→ ASSIGNMENT
Without the pictures, write the listing out again exactly as it appears.

→ STORED DATA
•••••
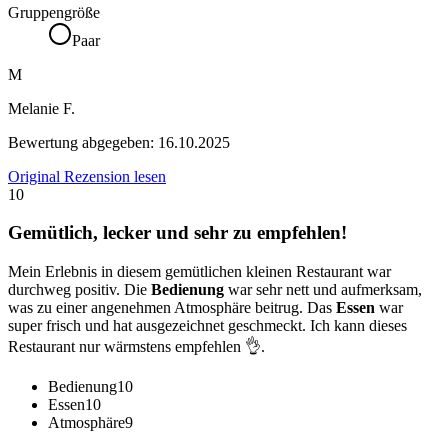
Gruppengröße
Paar
M
Melanie F.
Bewertung abgegeben:
16.10.2025
Original Rezension lesen
10
Gemütlich, lecker und sehr zu empfehlen!
Mein Erlebnis in diesem gemütlichen kleinen Restaurant war
durchweg positiv. Die
Bedienung
war sehr nett und aufmerksam,
was zu einer angenehmen Atmosphäre beitrug. Das
Essen
war
super frisch und hat ausgezeichnet geschmeckt. Ich kann dieses
Restaurant nur wärmstens empfehlen 👌.
Bedienung
10
Essen
10
Atmosphäre
9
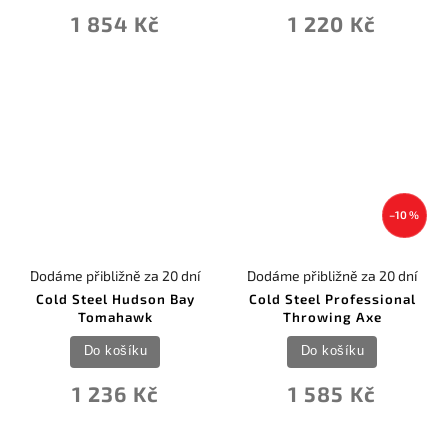
1 854 Kč
1 220 Kč
–10 %
Dodáme přibližně za 20 dní
Dodáme přibližně za 20 dní
Cold Steel Hudson Bay
Cold Steel Professional
Tomahawk
Throwing Axe
Do košíku
Do košíku
1 236 Kč
1 585 Kč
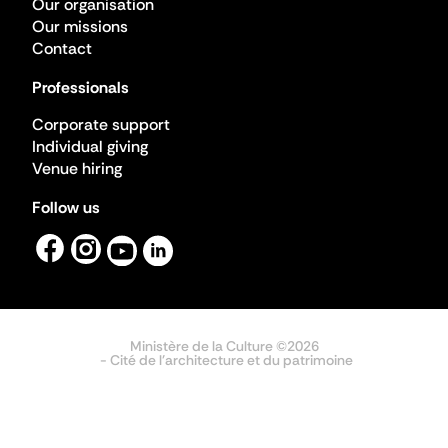
Our organisation
Our missions
Contact
Professionals
Corporate support
Individual giving
Venue hiring
Follow us
Ministère de la Culture ©2026
- Cité de l'architecture et du patrimoine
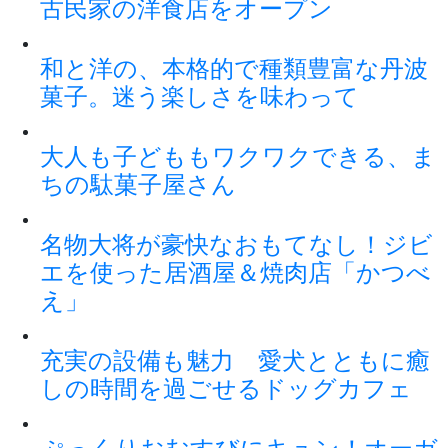
古民家の洋食店をオープン
和と洋の、本格的で種類豊富な丹波
菓子。迷う楽しさを味わって
大人も子どももワクワクできる、ま
ちの駄菓子屋さん
名物大将が豪快なおもてなし！ジビ
エを使った居酒屋＆焼肉店「かつべ
え」
充実の設備も魅力 愛犬とともに癒
しの時間を過ごせるドッグカフェ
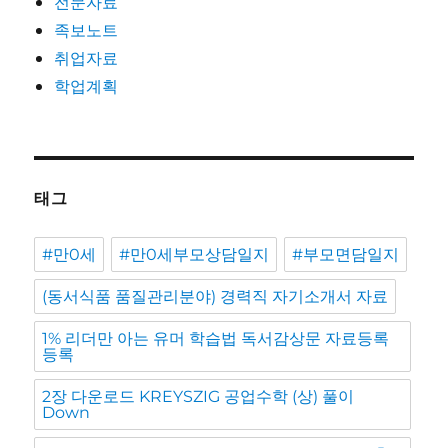
전문자료
족보노트
취업자료
학업계획
태그
#만0세
#만0세부모상담일지
#부모면담일지
(동서식품 품질관리분야) 경력직 자기소개서 자료
1% 리더만 아는 유머 학습법 독서감상문 자료등록
등록
2장 다운로드 KREYSZIG 공업수학 (상) 풀이
Down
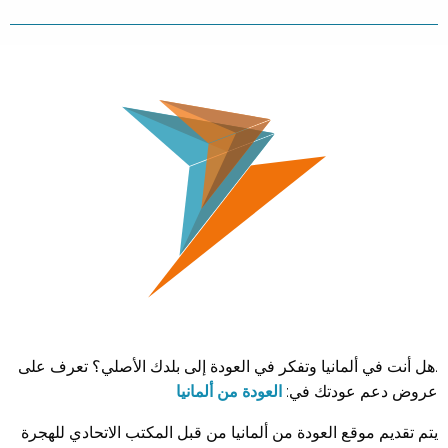
.هل أنت في ألمانيا وتفكر في العودة إلى بلدك الأصلي؟ تعرف على
عروض دعم عودتك في:
العودة من ألمانيا
يتم تقديم موقع العودة من ألمانيا من قبل المكتب الاتحادي للهجرة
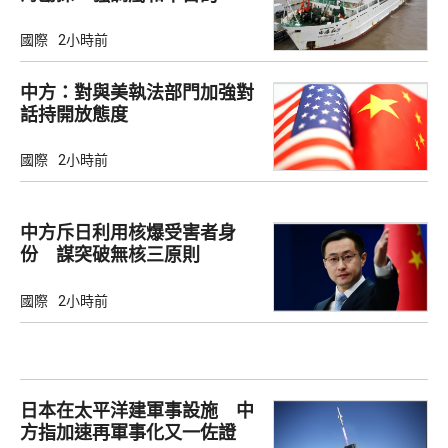
國際
2小時前
中方：對與美執法部門加強對
話持開放態度
國際
2小時前
中方斥日利用核爆受害者身
份 謀突破無核三原則
國際
2小時前
日本在太平洋建軍事設施 中
方指加速再軍事化又一佐證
•••••
→ OUTPUT OF THE TASK
Gruppengröße
Paar
M
Melanie F.
Bewertung abgegeben:
16.10.2025
Original Rezension lesen
10
Gemütlich, lecker und sehr zu empfehlen!
Mein Erlebnis in diesem gemütlichen kleinen Restaurant war
durchweg positiv. Die
Bedienung
war sehr nett und aufmerksam,
was zu einer angenehmen Atmosphäre beitrug. Das
Essen
war
super frisch und hat ausgezeichnet geschmeckt. Ich kann dieses
Restaurant nur wärmstens empfehlen 👌.
Bedienung
10
Essen
10
Atmosphäre
9
1 854 Kč
1 220 Kč
–10 %
Dodáme přibližně za 20 dní
Dodáme přibližně za 20 dní
Cold Steel Hudson Bay
Cold Steel Professional
Tomahawk
Throwing Axe
Do košíku
Do košíku
1 236 Kč
1 585 Kč
Our organisation
Our missions
Contact
Professionals
Corporate support
Individual giving
Venue hiring
Follow us
Ministère de la Culture ©2026
- Cité de l'architecture et du patrimoine
古民家の洋食店をオープン
和と洋の、本格的で種類豊富な丹波
菓子。迷う楽しさを味わって
大人も子どももワクワクできる、ま
ちの駄菓子屋さん
名物大将が豪快なおもてなし！ジビ
エを使った居酒屋＆焼肉店「かつべ
え」
充実の設備も魅力 愛犬とともに癒
しの時間を過ごせるドッグカフェ
전문자료
족보노트
취업자료
학업계획
태그
#만0세
#만0세부모상담일지
#부모면담일지
(동서식품 품질관리분야) 경력직 자기소개서 자료
1% 리더만 아는 유머 학습법 독서감상문 자료등록
등록
2장 다운로드 KREYSZIG 공업수학 (상) 풀이
Down
.هل أنت في ألمانيا وتفكر في العودة إلى بلدك الأصلي؟ تعرف على
عروض دعم عودتك في:
العودة من ألمانيا
يتم تقديم موقع العودة من ألمانيا من قبل المكتب الاتحادي للهجرة
國際
2小時前
中方：對與美執法部門加強對
話持開放態度
國際
2小時前
中方斥日利用核爆受害者身
份 謀突破無核三原則
國際
2小時前
日本在太平洋建軍事設施 中
方指加速再軍事化又一佐證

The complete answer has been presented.